It’s understandable, considering the team ended its season with an 83-80 overtime loss to St. Louis in the second round of the NCAA Tournament — only to be followed by the loss of its star small forward and the ACC Player of the Year, T.J. Warren, who announced in April he would declare for the draft.
The players know people are already discounting them, saying they can’t make an NCAA run without Warren, who led the ACC in scoring last year.
“Our guys, they had a great appreciation for T.J. last year,” Coach Mark Gottfried said.
“They clearly know that, without him last year, we weren’t going to the NCAA Tournament. They get it.
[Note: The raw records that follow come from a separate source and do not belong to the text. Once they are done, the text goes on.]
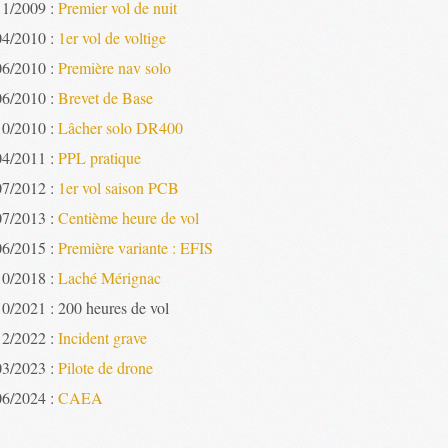
11/2009 :
Premier vol de nuit
04/2010 :
1er vol de voltige
06/2010 :
Première nav solo
06/2010 :
Brevet de Base
10/2010 :
Lâcher solo DR400
04/2011 :
PPL pratique
07/2012 :
1er vol saison PCB
07/2013 :
Centième heure de vol
06/2015 :
Première variante : EFIS
10/2018 :
Laché Mérignac
10/2021 : 200 heures de vol
12/2022 :
Incident grave
03/2023 :
Pilote de drone
06/2024 :
CAEA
Yet now, there’s the competitive nature of each guy that says, ‘Hey we want to prove to everybody that we can win without that guy.’”
Ralston Turner, a redshirt senior guard, said the team will have to step up together to fill the gap left by Warren.
“I think we need to do it as a committee,” he said. “T.J. was a great player, in my opinion the best in the country, so he did a lot of great things, but I don’t think one person can do what he did.”
Gottfried said he thinks the team will play better defensively this year after dismal performances in 2013-14, when the N.C. State was among the worst in the ACC in nearly every defensive category.
Just like a season ago, the team is young — 10 of its 16 members are underclassmen — and Gottfried said they have struggled with inconsistent play during practice.